New York City high schools to reopen in pandemic milestone

New York City will welcome high school students to classrooms beginning March 22, Mayor Bill de Blasio announced Monday, a major milestone in the city’s sometimes hesitant efforts to resume in-person instruction. for some of his one million students.

At a time when instruction in some Northeast cities and many on the West Coast remains completely remote for high school students and even some elementary students, New York’s decision to bring high school students back, a vast majority of them low-income, black and Latino – will be seen as an important precedent. The city’s public school system is by far the largest in the country.

The reopening of the high schools will be the first big task facing the new principal of schools, Meisha Porter, who will replace the outgoing principal, Richard A. Carranza, on March 15th.

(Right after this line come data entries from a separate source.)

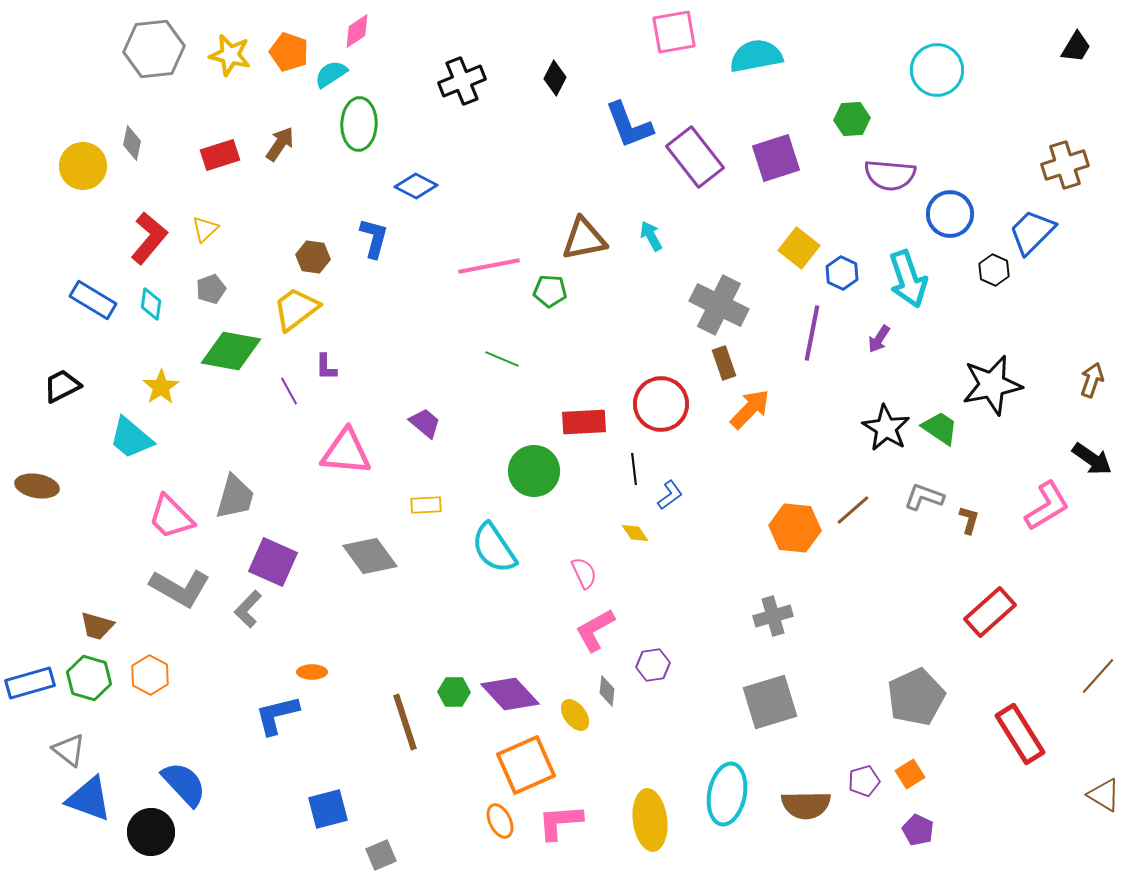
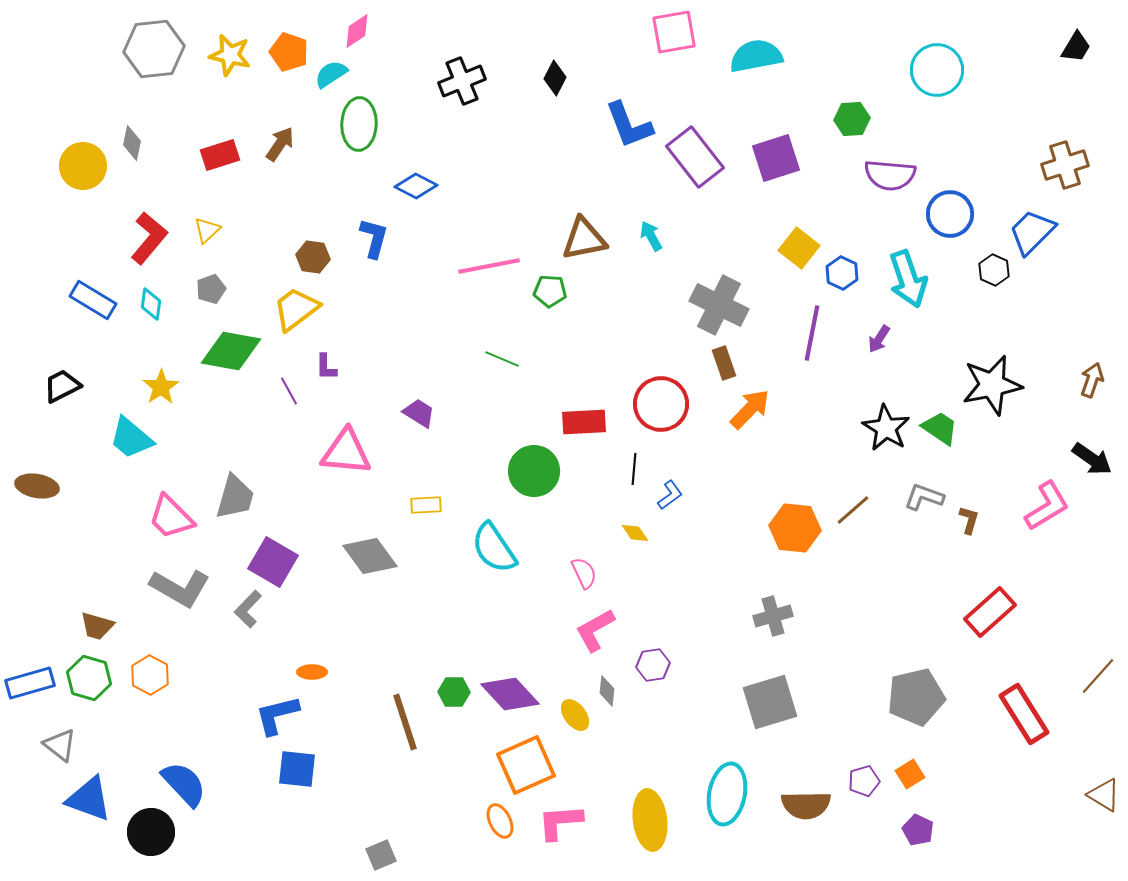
yellow triangle at (205, 229): moved 2 px right, 1 px down
purple trapezoid at (425, 423): moved 6 px left, 10 px up; rotated 8 degrees counterclockwise
black line at (634, 469): rotated 12 degrees clockwise
purple square at (273, 562): rotated 6 degrees clockwise
gray pentagon at (916, 697): rotated 12 degrees clockwise
red rectangle at (1020, 734): moved 4 px right, 20 px up
gray triangle at (69, 750): moved 9 px left, 5 px up
blue square at (328, 809): moved 31 px left, 40 px up; rotated 21 degrees clockwise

About half of the city’s 488 high schools will offer full-time instruction for most or all of its students in person, while the other half will offer hybrid instruction. The city will also restart high school sports for all students, including those who have decided to learn remotely. The sports season will be extended through the summer of this year, rather than ending with the school year, and students will be required to wear masks at all times.

Even with the return of up to 55,000 high school students who signed up for face-to-face classes last fall and haven’t been in classrooms since November, out of a total population of 282,000 high school students, only about a third of all students in the city. you will receive any instructions in person. The remaining 700,000 students throughout the city system have chosen to receive instruction remotely, largely due to lingering concerns about the health risks of the coronavirus.

In other large school districts, including Los Angeles, Philadelphia, Chicago, and Seattle, many thousands of high school students have not received in-person instruction in the past year and may not regain access to their classrooms for months.

Although some large districts in the South, including Houston, Miami, and Broward County in Florida, are open to all grades, other districts have focused on bringing back elementary school students first. This is because remote learning is particularly challenging for younger children and research has found that in-person learning can be safer with younger children than older ones.

Yet high school students in New York and across the country have struggled immensely with the social isolation of remote learning. Teens have been stuck in their rooms for months, unable to see their friends or connect face-to-face with their teachers. Some districts are seeing higher than average student suicide rates.

New York’s push to bring tens of thousands of high school students back to classrooms will allow some seniors to reunite, and will bolster the mayor’s record on reopening schools, a top priority for him during the pandemic.

The next phase of school reopens comes with important caveats. For now at least, only high school students who signed up for face-to-face classes last fall will be able to return to classrooms, joining elementary students, who returned in December, and high school students, who returned late last month. . That means only about a third of the city’s 1 million students are eligible for in-person learning for the remainder of this school year, which ends June 25.

Some high school students who returned to classrooms in the fall may not even return this spring, either because they have adapted to remote learning or due to concerns about a high rate of virus positivity and the threat of new variants.

Middle and high school students were able to attend classes in person for only about six weeks last fall before the entire system shut down in November due to rising virus rates. High schools are the latest to reopen in part due to a lack of testing capacity and because some high schools have been used as vaccination centers for New Yorkers.

Even in October and November, some high school students only had a few days of in-person learning, rotating between school buildings and virtual lessons at home to allow for social distancing.

That hybrid learning model proved challenging for many high schools, with some large schools telling students that they could offer regular class schedules only if the majority of students were home-schoolers full-time.

Some high schools ended up offering remote instruction even for children physically returning to classrooms. Those students sat in front of their laptops, taking online courses in their school buildings rather than in their living rooms. It’s unclear whether high schools will continue that pattern, which frustrated many parents, in the spring.

With more than half the school year over, Mr. de Blasio has focused most of his effort on reopening classrooms, rather than improving online instruction for the hundreds of thousands of students who have chosen to learn at home. this school year.

Many parents and educators have said they wish there was a greater focus on online classes, particularly since non-white families have chosen not to participate in in-person learning at higher rates than white families.

The mayor has spent months negotiating the gradual reopening of classrooms with the United Federation of Teachers, a powerful force in city politics that has won a number of security measures, including a rule that school buildings must be closed temporarily when two cases of undetected virus are found.

That rule has led to hundreds of 10-day school closures in recent weeks alone, which has been extremely damaging to working parents and their children. De Blasio has said that he would consider changing the rule, but there are no changes to the security protocols yet.

Although the relationship between Mr. de Blasio and the UFT has grown increasingly strained over the past year, the union eventually sent many of its members back to the classroom long before they were vaccinated. Vaccines have become a stumbling block in the reopening of other unions, although the Centers for Disease Control and Prevention recently said that teachers’ vaccinations should not be a condition for reopening.

New York teachers have had access to the vaccine since January, meaning that many educators returning to high school classrooms will have been vaccinated against the virus. But even before teachers or staff were vaccinated, the city’s schools were relatively safe places, with very little transmission of the virus in schools and no major outbreaks.